### What is expected
Transcribe all of the data verbatim, please, and leave out its pictures.

== Segment start ==

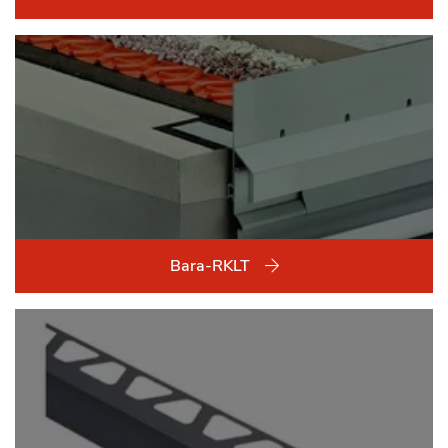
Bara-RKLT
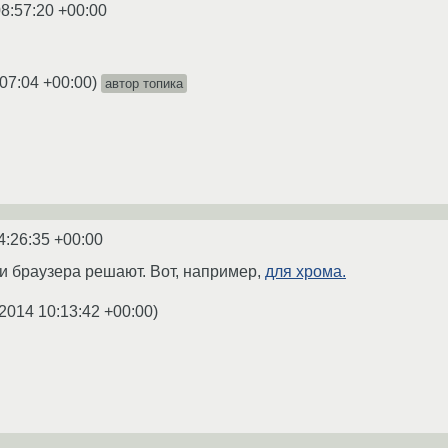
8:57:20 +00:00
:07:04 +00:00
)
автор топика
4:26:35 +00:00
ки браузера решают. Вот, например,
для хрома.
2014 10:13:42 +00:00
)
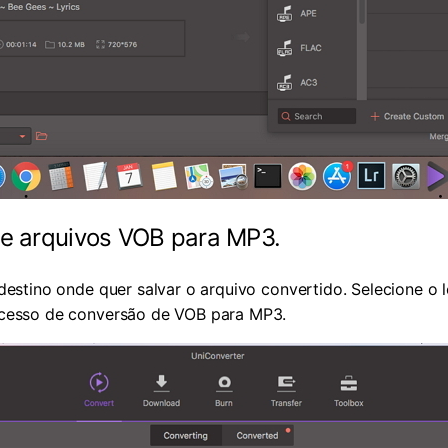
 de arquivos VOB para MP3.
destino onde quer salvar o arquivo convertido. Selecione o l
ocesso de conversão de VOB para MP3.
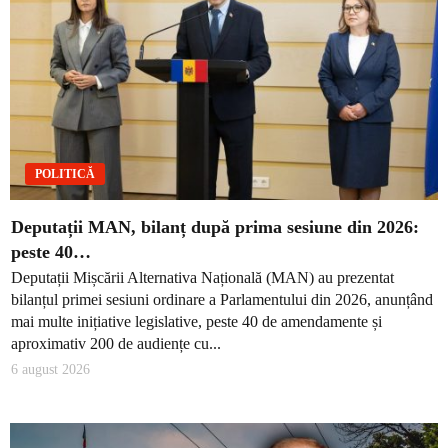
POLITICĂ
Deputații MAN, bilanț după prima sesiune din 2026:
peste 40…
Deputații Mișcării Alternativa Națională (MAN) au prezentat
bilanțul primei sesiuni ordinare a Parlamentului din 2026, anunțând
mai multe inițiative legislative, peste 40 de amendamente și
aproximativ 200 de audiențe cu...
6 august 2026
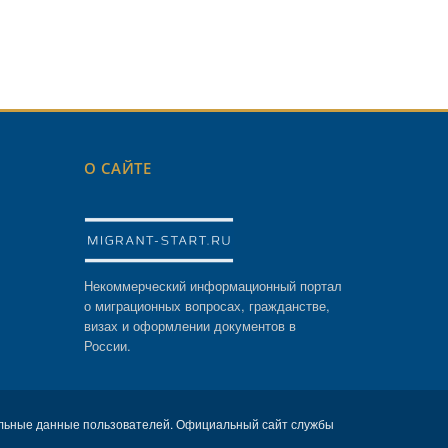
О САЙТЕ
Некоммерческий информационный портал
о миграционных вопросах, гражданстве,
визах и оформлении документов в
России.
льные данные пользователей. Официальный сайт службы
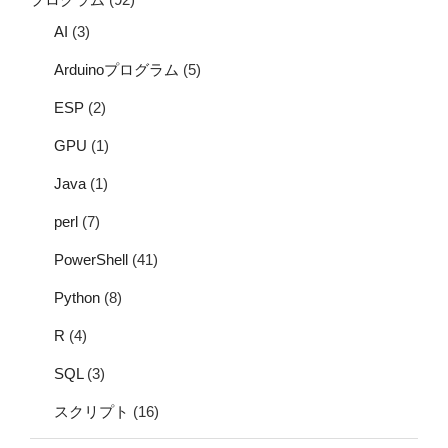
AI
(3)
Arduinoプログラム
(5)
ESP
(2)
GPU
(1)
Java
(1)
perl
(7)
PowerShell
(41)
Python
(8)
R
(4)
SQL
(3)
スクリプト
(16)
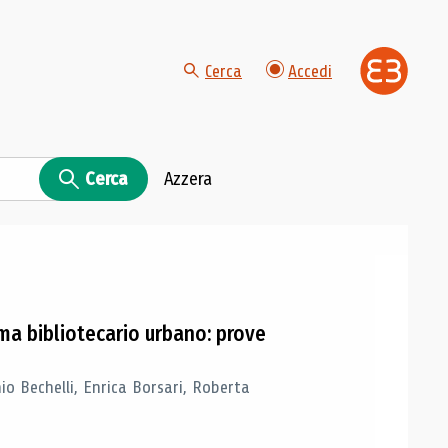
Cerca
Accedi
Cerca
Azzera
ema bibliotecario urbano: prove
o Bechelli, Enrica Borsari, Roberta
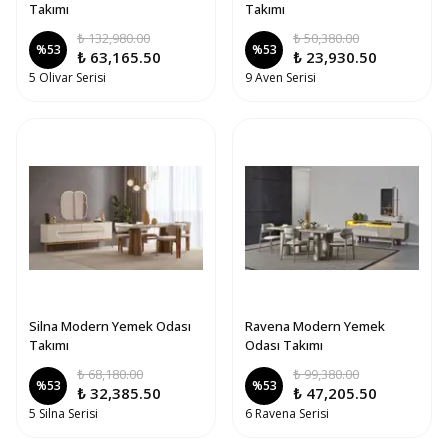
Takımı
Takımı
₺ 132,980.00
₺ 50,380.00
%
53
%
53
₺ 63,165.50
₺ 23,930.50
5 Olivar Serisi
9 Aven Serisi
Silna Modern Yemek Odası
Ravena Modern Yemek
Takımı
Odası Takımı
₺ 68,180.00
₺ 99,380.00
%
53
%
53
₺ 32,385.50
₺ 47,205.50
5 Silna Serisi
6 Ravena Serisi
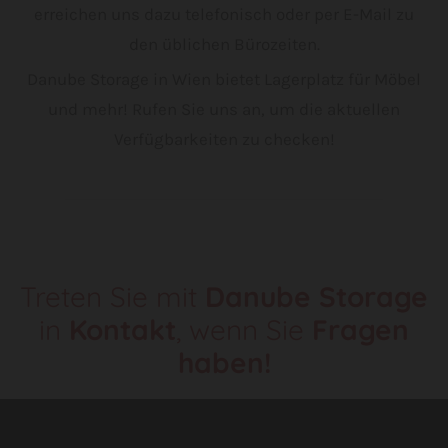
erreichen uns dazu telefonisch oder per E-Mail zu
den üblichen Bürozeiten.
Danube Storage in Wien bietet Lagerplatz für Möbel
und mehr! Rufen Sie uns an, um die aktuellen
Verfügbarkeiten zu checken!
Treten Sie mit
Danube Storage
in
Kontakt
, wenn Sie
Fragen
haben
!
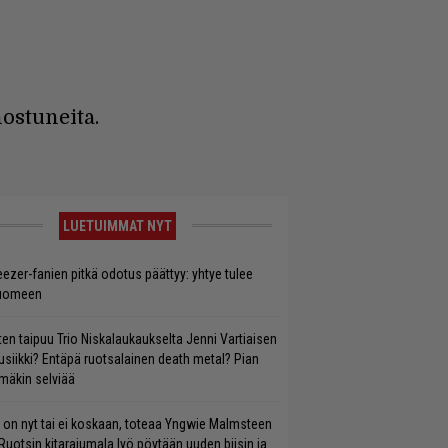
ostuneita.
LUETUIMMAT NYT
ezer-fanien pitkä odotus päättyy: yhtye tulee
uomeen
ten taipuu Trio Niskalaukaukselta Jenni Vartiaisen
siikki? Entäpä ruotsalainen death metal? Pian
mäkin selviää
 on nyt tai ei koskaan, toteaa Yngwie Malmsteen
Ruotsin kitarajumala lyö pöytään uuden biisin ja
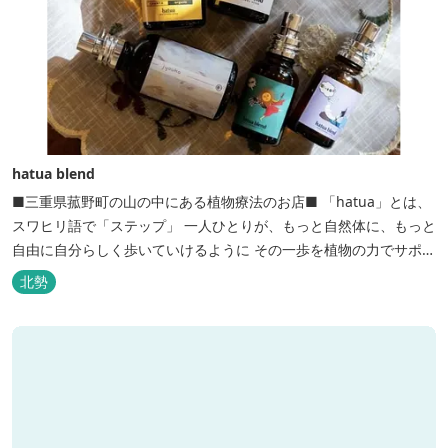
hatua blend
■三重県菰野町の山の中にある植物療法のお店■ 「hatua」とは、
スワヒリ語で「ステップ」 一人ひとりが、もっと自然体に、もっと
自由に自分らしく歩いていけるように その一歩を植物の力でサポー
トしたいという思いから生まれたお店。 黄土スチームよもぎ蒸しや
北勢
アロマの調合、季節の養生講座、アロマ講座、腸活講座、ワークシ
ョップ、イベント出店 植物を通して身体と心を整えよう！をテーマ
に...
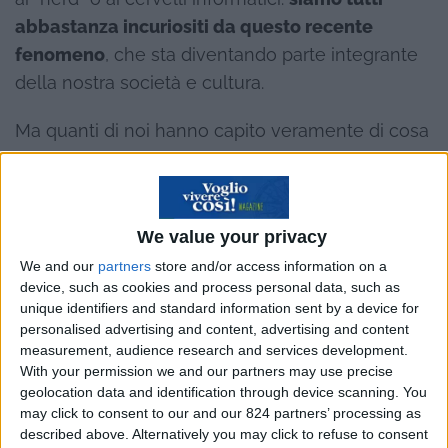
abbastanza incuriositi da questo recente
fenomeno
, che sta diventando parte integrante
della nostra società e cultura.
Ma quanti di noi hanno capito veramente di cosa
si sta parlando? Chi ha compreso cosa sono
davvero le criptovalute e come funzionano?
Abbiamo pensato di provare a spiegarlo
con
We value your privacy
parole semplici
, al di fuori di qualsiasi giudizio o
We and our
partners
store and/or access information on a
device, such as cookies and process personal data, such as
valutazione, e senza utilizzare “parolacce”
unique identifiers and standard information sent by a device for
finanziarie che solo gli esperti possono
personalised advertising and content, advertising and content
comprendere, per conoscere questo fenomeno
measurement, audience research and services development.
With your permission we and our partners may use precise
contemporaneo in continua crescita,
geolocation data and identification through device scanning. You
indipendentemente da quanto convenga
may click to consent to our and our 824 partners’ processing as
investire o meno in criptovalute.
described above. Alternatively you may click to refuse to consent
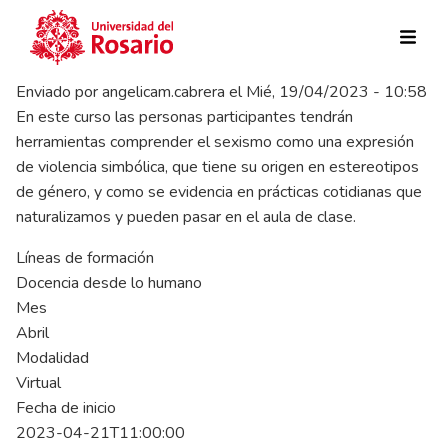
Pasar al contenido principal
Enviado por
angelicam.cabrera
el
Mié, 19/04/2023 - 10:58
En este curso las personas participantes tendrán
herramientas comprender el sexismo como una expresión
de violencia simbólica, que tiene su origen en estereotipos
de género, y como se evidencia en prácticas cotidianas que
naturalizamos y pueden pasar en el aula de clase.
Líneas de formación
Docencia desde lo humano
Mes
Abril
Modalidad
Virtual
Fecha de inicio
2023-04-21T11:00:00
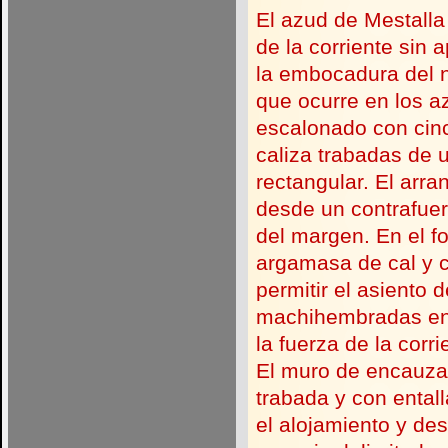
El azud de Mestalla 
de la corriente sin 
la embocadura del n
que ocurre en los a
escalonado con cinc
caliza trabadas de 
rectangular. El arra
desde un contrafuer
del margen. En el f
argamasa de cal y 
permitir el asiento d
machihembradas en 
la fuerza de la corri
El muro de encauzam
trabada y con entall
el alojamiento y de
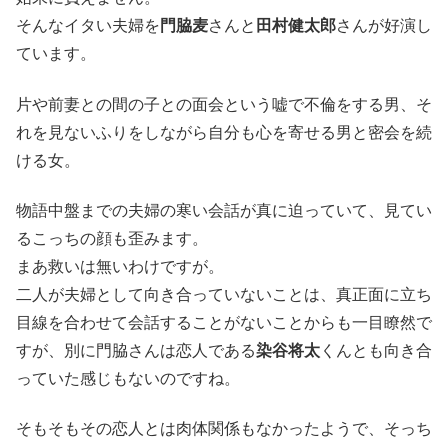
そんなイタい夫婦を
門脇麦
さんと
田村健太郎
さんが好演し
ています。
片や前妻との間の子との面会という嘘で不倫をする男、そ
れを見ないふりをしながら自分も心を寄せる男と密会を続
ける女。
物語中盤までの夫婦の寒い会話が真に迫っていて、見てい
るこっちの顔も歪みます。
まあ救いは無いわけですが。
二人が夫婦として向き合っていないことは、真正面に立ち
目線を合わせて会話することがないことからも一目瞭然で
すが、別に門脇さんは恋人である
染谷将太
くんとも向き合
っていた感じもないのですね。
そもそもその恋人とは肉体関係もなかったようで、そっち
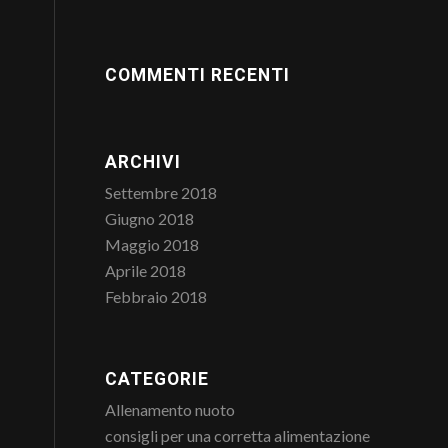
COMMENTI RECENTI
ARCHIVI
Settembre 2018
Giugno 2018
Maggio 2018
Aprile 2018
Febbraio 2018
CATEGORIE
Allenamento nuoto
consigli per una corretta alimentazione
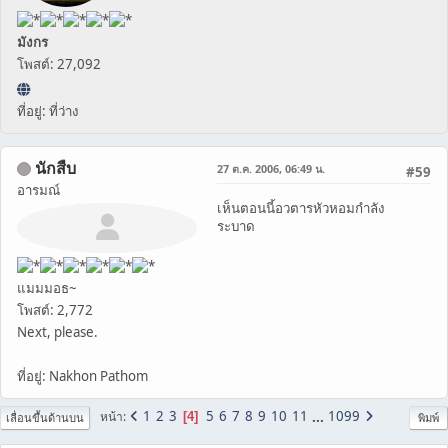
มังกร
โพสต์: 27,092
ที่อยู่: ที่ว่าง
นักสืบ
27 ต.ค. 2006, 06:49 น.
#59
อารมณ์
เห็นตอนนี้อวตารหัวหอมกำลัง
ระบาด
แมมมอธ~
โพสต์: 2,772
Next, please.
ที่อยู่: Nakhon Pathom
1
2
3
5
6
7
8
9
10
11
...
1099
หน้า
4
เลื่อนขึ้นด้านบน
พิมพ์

== Segment end ==

### Answer space
Bara-RKLT
8:57:20 +00:00
:07:04 +00:00
)
автор топика
4:26:35 +00:00
ки браузера решают. Вот, например,
для хрома.
2014 10:13:42 +00:00
)
 de arquivos VOB para MP3.
destino onde quer salvar o arquivo convertido. Selecione o l
ocesso de conversão de VOB para MP3.
POLITICĂ
Deputații MAN, bilanț după prima sesiune din 2026:
peste 40…
Deputații Mișcării Alternativa Națională (MAN) au prezentat
bilanțul primei sesiuni ordinare a Parlamentului din 2026, anunțând
mai multe inițiative legislative, peste 40 de amendamente și
aproximativ 200 de audiențe cu...
6 august 2026
О САЙТЕ
Некоммерческий информационный портал
о миграционных вопросах, гражданстве,
визах и оформлении документов в
России.
льные данные пользователей. Официальный сайт службы
AI
(3)
Arduinoプログラム
(5)
ESP
(2)
GPU
(1)
Java
(1)
perl
(7)
PowerShell
(41)
Python
(8)
R
(4)
SQL
(3)
スクリプト
(16)
Cerca
Accedi
Cerca
Azzera
ema bibliotecario urbano: prove
o Bechelli, Enrica Borsari, Roberta
Takımı
Takımı
₺ 132,980.00
₺ 50,380.00
%
53
%
53
₺ 63,165.50
₺ 23,930.50
5 Olivar Serisi
9 Aven Serisi
Silna Modern Yemek Odası
Ravena Modern Yemek
Takımı
Odası Takımı
₺ 68,180.00
₺ 99,380.00
%
53
%
53
₺ 32,385.50
₺ 47,205.50
5 Silna Serisi
6 Ravena Serisi
erreichen uns dazu telefonisch oder per E-Mail zu
den üblichen Bürozeiten.
Danube Storage in Wien bietet Lagerplatz für Möbel
und mehr! Rufen Sie uns an, um die aktuellen
Verfügbarkeiten zu checken!
Treten Sie mit
Danube Storage
in
Kontakt
, wenn Sie
Fragen
haben
!
ostuneita.
LUETUIMMAT NYT
ezer-fanien pitkä odotus päättyy: yhtye tulee
uomeen
ten taipuu Trio Niskalaukaukselta Jenni Vartiaisen
siikki? Entäpä ruotsalainen death metal? Pian
mäkin selviää
 on nyt tai ei koskaan, toteaa Yngwie Malmsteen
Ruotsin kitarajumala lyö pöytään uuden biisin ja
hatua blend
■三重県菰野町の山の中にある植物療法のお店■ 「hatua」とは、
スワヒリ語で「ステップ」 一人ひとりが、もっと自然体に、もっと
自由に自分らしく歩いていけるように その一歩を植物の力でサポー
トしたいという思いから生まれたお店。 黄土スチームよもぎ蒸しや
北勢
アロマの調合、季節の養生講座、アロマ講座、腸活講座、ワークシ
ョップ、イベント出店 植物を通して身体と心を整えよう！をテーマ
に...
abbastanza incuriositi da questo recente
fenomeno
, che sta diventando parte integrante
della nostra società e cultura.
Ma quanti di noi hanno capito veramente di cosa
si sta parlando? Chi ha compreso cosa sono
davvero le criptovalute e come funzionano?
Abbiamo pensato di provare a spiegarlo
con
We value your privacy
parole semplici
, al di fuori di qualsiasi giudizio o
We and our
partners
store and/or access information on a
device, such as cookies and process personal data, such as
valutazione, e senza utilizzare “parolacce”
unique identifiers and standard information sent by a device for
finanziarie che solo gli esperti possono
personalised advertising and content, advertising and content
comprendere, per conoscere questo fenomeno
measurement, audience research and services development.
With your permission we and our partners may use precise
contemporaneo in continua crescita,
geolocation data and identification through device scanning. You
indipendentemente da quanto convenga
may click to consent to our and our 824 partners’ processing as
investire o meno in criptovalute.
described above. Alternatively you may click to refuse to consent
Pasar al contenido principal
Enviado por
angelicam.cabrera
el
Mié, 19/04/2023 - 10:58
En este curso las personas participantes tendrán
herramientas comprender el sexismo como una expresión
de violencia simbólica, que tiene su origen en estereotipos
de género, y como se evidencia en prácticas cotidianas que
naturalizamos y pueden pasar en el aula de clase.
Líneas de formación
Docencia desde lo humano
Mes
Abril
Modalidad
Virtual
Fecha de inicio
2023-04-21T11:00:00
El azud de Mestalla 
de la corriente sin 
la embocadura del n
que ocurre en los a
escalonado con cinc
caliza trabadas de 
rectangular. El arra
desde un contrafuer
del margen. En el f
argamasa de cal y 
permitir el asiento d
machihembradas en 
la fuerza de la corri
El muro de encauzam
trabada y con entall
el alojamiento y de
そんなイタい夫婦を
門脇麦
さんと
田村健太郎
さんが好演し
ています。
片や前妻との間の子との面会という嘘で不倫をする男、そ
れを見ないふりをしながら自分も心を寄せる男と密会を続
ける女。
物語中盤までの夫婦の寒い会話が真に迫っていて、見てい
るこっちの顔も歪みます。
まあ救いは無いわけですが。
二人が夫婦として向き合っていないことは、真正面に立ち
目線を合わせて会話することがないことからも一目瞭然で
すが、別に門脇さんは恋人である
染谷将太
くんとも向き合
っていた感じもないのですね。
そもそもその恋人とは肉体関係もなかったようで、そっち
COMMENTI RECENTI
ARCHIVI
Settembre 2018
Giugno 2018
Maggio 2018
Aprile 2018
Febbraio 2018
CATEGORIE
Allenamento nuoto
consigli per una corretta alimentazione
มังกร
โพสต์: 27,092
ที่อยู่: ที่ว่าง
นักสืบ
27 ต.ค. 2006, 06:49 น.
#59
อารมณ์
เห็นตอนนี้อวตารหัวหอมกำลัง
ระบาด
แมมมอธ~
โพสต์: 2,772
Next, please.
ที่อยู่: Nakhon Pathom
1
2
3
5
6
7
8
9
10
11
...
1099
หน้า
4
เลื่อนขึ้นด้านบน
พิมพ์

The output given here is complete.